In 2023, when she was sick, we travelled together with Sofii Belling Harding to the United Arab Emirates Sharjah Biennial 15, conceived by the late Okwui Enwezor and curated by Hoor Al Qasimi. Destiny was determined to make the most of it by pushing her walker through the cobbled lanes of Sharjah in the searing heat to look at every other artist’s work.

Destiny had a sharp wit and liked that I laughed at her jokes.

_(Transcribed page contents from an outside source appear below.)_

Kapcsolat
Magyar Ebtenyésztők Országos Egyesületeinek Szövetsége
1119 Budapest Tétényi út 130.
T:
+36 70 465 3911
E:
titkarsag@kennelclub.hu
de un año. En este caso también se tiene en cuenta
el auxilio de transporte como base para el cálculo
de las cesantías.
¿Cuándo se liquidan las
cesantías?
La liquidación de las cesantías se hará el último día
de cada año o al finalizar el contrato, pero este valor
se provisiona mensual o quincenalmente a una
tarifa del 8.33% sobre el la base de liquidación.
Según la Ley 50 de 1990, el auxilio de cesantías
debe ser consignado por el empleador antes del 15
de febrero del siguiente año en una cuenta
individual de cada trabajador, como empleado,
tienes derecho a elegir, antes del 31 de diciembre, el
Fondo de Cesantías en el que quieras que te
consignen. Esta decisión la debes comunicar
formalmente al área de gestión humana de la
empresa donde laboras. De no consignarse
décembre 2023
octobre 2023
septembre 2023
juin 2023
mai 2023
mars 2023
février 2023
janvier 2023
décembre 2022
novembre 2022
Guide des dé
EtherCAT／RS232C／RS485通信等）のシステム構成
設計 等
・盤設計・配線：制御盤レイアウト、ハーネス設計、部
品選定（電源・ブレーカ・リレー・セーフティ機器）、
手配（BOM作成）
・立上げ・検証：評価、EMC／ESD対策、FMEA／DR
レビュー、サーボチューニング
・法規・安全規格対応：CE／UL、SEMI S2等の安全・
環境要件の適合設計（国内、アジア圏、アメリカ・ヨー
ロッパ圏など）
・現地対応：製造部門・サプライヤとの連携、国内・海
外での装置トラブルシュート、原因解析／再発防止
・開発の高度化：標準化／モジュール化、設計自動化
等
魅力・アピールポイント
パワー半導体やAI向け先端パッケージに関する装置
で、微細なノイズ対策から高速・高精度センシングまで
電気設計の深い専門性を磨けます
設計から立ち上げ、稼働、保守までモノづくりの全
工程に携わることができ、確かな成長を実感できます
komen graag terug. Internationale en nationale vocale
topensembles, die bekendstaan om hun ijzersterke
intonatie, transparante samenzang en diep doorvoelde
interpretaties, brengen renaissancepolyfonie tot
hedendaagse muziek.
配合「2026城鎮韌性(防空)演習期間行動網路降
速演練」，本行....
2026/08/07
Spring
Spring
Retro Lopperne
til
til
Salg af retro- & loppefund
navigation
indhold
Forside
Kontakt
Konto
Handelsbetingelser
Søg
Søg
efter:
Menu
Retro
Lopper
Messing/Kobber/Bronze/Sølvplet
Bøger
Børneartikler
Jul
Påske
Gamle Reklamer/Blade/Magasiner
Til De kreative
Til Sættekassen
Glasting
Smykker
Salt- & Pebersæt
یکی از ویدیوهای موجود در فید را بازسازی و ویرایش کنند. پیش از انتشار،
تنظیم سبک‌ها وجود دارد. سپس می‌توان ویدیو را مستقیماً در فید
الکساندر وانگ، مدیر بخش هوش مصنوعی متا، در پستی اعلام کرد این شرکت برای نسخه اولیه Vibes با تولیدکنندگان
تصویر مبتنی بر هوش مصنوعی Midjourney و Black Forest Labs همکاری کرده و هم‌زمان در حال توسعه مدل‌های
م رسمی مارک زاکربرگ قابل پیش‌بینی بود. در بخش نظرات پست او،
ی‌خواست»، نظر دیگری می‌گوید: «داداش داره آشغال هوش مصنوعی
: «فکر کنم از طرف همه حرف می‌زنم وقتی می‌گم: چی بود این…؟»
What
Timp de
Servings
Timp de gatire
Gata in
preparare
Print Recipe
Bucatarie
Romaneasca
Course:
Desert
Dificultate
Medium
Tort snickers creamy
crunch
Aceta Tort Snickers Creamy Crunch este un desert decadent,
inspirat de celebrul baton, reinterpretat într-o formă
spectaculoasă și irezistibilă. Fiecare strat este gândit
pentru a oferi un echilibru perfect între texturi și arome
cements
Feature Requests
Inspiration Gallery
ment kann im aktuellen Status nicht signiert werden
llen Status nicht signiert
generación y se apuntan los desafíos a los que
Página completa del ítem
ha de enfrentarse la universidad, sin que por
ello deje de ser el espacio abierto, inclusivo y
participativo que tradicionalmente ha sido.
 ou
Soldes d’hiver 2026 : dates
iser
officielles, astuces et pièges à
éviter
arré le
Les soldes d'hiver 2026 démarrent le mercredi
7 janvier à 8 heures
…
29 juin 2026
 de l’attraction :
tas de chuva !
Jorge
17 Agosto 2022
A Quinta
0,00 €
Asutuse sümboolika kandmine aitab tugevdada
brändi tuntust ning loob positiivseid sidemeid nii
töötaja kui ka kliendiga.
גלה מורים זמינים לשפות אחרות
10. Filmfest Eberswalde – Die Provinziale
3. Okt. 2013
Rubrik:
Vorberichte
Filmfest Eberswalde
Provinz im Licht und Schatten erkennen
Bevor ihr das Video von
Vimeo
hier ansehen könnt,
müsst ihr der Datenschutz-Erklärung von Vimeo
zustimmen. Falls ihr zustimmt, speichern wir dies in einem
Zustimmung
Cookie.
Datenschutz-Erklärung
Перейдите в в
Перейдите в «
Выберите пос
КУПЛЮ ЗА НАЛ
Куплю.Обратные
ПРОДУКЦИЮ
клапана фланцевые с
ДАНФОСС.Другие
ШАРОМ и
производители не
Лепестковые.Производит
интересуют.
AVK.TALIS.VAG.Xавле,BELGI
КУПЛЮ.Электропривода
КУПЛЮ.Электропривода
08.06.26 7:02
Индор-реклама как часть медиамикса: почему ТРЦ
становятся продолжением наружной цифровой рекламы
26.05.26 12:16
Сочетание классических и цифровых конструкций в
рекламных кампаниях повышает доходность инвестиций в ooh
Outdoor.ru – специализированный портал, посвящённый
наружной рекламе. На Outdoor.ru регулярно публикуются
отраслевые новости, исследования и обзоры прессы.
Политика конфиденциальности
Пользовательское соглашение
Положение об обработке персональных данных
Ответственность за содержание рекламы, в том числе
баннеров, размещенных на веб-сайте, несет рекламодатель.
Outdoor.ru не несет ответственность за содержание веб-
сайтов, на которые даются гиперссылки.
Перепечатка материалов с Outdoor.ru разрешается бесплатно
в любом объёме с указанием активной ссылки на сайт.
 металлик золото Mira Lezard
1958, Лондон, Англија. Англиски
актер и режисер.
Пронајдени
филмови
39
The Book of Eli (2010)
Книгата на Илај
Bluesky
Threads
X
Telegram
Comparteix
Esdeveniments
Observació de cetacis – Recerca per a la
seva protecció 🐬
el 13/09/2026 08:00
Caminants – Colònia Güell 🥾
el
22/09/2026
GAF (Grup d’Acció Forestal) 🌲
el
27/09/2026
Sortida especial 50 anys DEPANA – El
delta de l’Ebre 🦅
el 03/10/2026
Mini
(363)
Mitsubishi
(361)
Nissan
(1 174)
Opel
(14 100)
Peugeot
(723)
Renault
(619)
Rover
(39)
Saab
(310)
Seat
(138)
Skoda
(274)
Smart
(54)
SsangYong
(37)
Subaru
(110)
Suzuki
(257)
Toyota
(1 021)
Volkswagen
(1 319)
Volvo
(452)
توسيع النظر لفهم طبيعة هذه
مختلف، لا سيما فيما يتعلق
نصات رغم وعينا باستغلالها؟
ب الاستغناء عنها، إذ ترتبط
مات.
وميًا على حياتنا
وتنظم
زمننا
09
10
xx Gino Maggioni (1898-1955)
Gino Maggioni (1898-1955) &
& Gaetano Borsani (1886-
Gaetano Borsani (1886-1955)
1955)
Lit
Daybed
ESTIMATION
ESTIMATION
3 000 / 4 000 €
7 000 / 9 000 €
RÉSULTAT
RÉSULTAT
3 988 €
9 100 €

When I told her that I was curating a Triennale on the theme of coexistence, she remarked, ‘well that’s one size fits all’. Another constant refrain was ‘She’ll be right on the night’, and she would tell international curators, ‘Let me do the worrying’.

In 2024, when she showed in the Biennale of Sydney, she cleverly inverted the name of the new Biennale venue the power station at White Bay to Blak Bay.

Two days before she passed away after a long fight with cancer, Destiny was lying increasingly ill in ICU. She was giving instructions and taking selfies to keep up with her socials and finishing new work for a Musée du quai Branly commission in Paris. She always made do with what was at hand and used to say, ‘it’s hard yakka making them dolls say something’ and that she was ‘a shy photographer’.